In [17]:
import datetime
import h5py
import librosa
import numpy as np
import os
import sys
import time

import sys
sys.path.append('../src')
import localmodule


# Define constants.
data_dir = localmodule.get_data_dir()
dataset_name = localmodule.get_dataset_name()
sample_rate = localmodule.get_sample_rate()
args = ["original", "0", "unit01"]
aug_str = args[0]
instance_id = int(args[1])
instance_str = str(instance_id)
unit_str = args[2]
if aug_str == "original":
    instanced_aug_str = aug_str
else:
    instanced_aug_str = "-".join([aug_str, instance_str])
pcen_settings = localmodule.get_pcen_settings()


# Print header.
start_time = int(time.time())
print(str(datetime.datetime.now()) + " Start.")
print("Computing per-channel energy normalization (PCEN) for " +\
    dataset_name + " clips, with domain-specific librosa parameters.")
print("Unit: " + unit_str + ".")
print("Augmentation: " + instanced_aug_str + ".")
print("")
print("h5py version: {:s}".format(h5py.__version__))
print("librosa version: {:s}".format(librosa.__version__))
print("")


# Open HDF5 container of waveforms.
hdf5_dataset_name = "_".join([dataset_name, "hdf5"])
hdf5_dir = os.path.join(data_dir, hdf5_dataset_name)
in_aug_dir = os.path.join(hdf5_dir, aug_str)
hdf5_name = "_".join([dataset_name, instanced_aug_str, unit_str])
in_path = os.path.join(in_aug_dir, hdf5_name + ".hdf5")
in_file = h5py.File(in_path, "r")
sample_rate = in_file["sample_rate"].value


# Create HDF5 container of PCENs.
pcen_name = "_".join([dataset_name, "clip-pcen"])
pcen_dir = os.path.join(data_dir, pcen_name)
os.makedirs(pcen_dir, exist_ok=True)
out_aug_dir = os.path.join(pcen_dir, aug_str)
os.makedirs(out_aug_dir, exist_ok=True)
out_path = os.path.join(out_aug_dir, hdf5_name + ".hdf5")
try:
    os.remove(out_path)
except FileNotFoundError:
    pass
out_file = h5py.File(out_path)


# Copy over metadataself.
out_file["dataset_name"] = localmodule.get_dataset_name()
out_file["unit"] = unit_str
out_file["augmentation"] = aug_str
out_file["instance"] = instance_id
out_file["utc_start_time"] = in_file["utc_start_time"].value
gps_group = out_file.create_group("gps_coordinates")
gps_group["latitude"] = in_file["gps_coordinates"]["latitude"].value
gps_group["longitude"] = in_file["gps_coordinates"]["longitude"].value
settings_group = out_file.create_group("pcen_settings")
settings_group["fmax"] = pcen_settings["fmax"]
settings_group["fmin"] = pcen_settings["fmin"]
settings_group["hop_length"] = pcen_settings["hop_length"]
settings_group["n_fft"] = pcen_settings["n_fft"]
settings_group["n_mels"] = pcen_settings["n_mels"]
settings_group["sr"] = pcen_settings["sr"]
settings_group["win_length"] = pcen_settings["win_length"]
settings_group["window"] = pcen_settings["window"]

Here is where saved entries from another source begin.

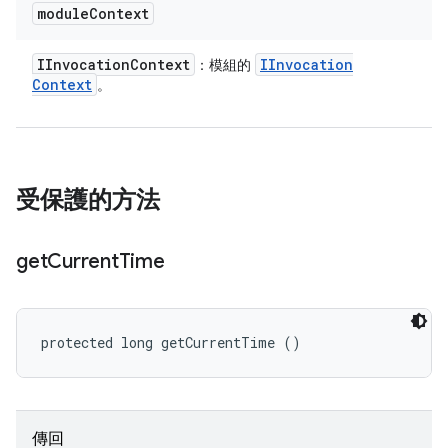
module
Context
IInvocation
Context
IInvocation
：模組的
Context
。
受保護的方法
get
Current
Time
protected long getCurrentTime ()
傳回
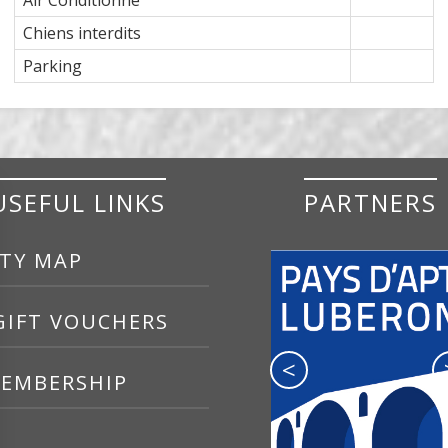
Chiens interdits
Parking
USEFUL LINKS
PARTNERS
TY MAP
IFT VOUCHERS
<
EMBERSHIP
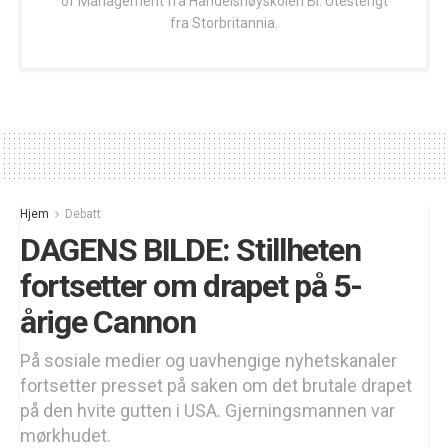
of Management fra Handelshøyskolen BI. Utestengt
fra Storbritannia.
Hjem
Debatt
DAGENS BILDE: Stillheten
fortsetter om drapet på 5-
årige Cannon
På sosiale medier og uavhengige nyhetskanaler
fortsetter presset på saken om det brutale drapet
på den hvite gutten i USA. Gjerningsmannen var
mørkhudet.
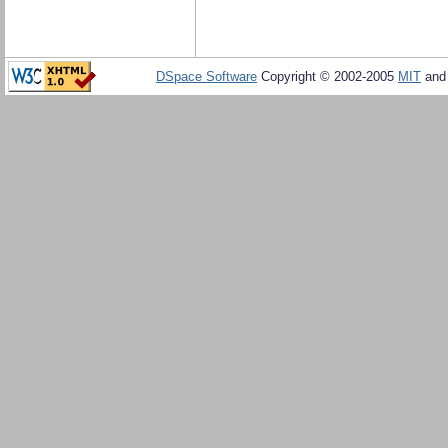
DSpace Software
Copyright © 2002-2005
MIT
an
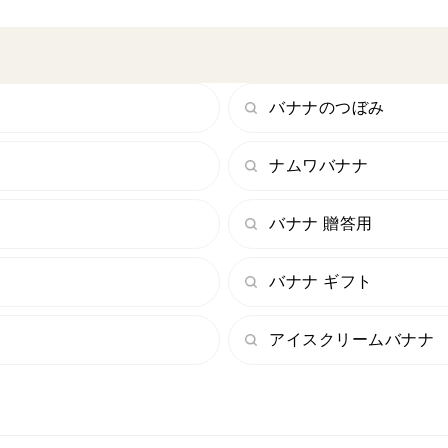
①農薬・化学肥料不使用
岡山県笠岡市の干拓はバナナの対敵となる
また、化学肥料を一切使わず、有機のもの
バナナのつぼみ
②遺伝子組み換えなし
遺伝子組換えなしの国産苗から丁寧に育て
ナムワバナナ
③防腐剤、カビ剤を使わずに追熟
バナナ 贈答用
木でぎりぎりまで太らせ、
防腐剤、防カビ剤も使用せず追熟させてい
バナナ ギフト
皮ごと食べていただけます。
アイスクリームバナナ
＜産地の特徴＞
岡山県笠岡市で栽培。
岡山県の瀬戸内海の温暖な気候のもとハウ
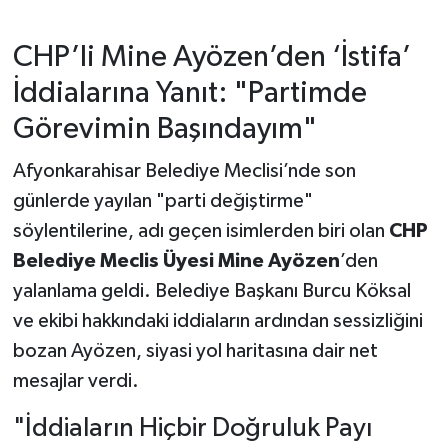
CHP’li Mine Ayözen’den ‘İstifa’
İddialarına Yanıt: "Partimde
Görevimin Başındayım"
Afyonkarahisar Belediye Meclisi’nde son
günlerde yayılan "parti değiştirme"
söylentilerine, adı geçen isimlerden biri olan
CHP
Belediye Meclis Üyesi Mine Ayözen
’den
yalanlama geldi. Belediye Başkanı Burcu Köksal
ve ekibi hakkındaki iddiaların ardından sessizliğini
bozan Ayözen, siyasi yol haritasına dair net
mesajlar verdi.
"İddiaların Hiçbir Doğruluk Payı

# These domain-specific parameters have shown to Gaussianize PCEN magnitudes.
settings_group["bias"] = 2.0
settings_group["time_constant"] = 0.015
settings_group["gain"] = 0.95
settings_group["power"] = 0.5
settings_group["eps"] = 1e-6


# List clips.
lms_group = out_file.create_group("pcen")
clip_names = list(in_file["waveforms"].keys())
clip_name = clip_names[0]


# Load waveform.
waveform = in_file["waveforms"][clip_name].value

# Resample to 22050 Hz.
waveform = librosa.resample(
    waveform, sample_rate, pcen_settings["sr"])

# Compute Short-Term Fourier Transform (STFT).
stft = librosa.stft(
    waveform,
    n_fft=pcen_settings["n_fft"],
    win_length=pcen_settings["win_length"],
    hop_length=pcen_settings["hop_length"],
    window=pcen_settings["window"])

# Compute squared magnitude coefficients.
abs2_stft = (stft.real*stft.real) + (stft.imag*stft.imag)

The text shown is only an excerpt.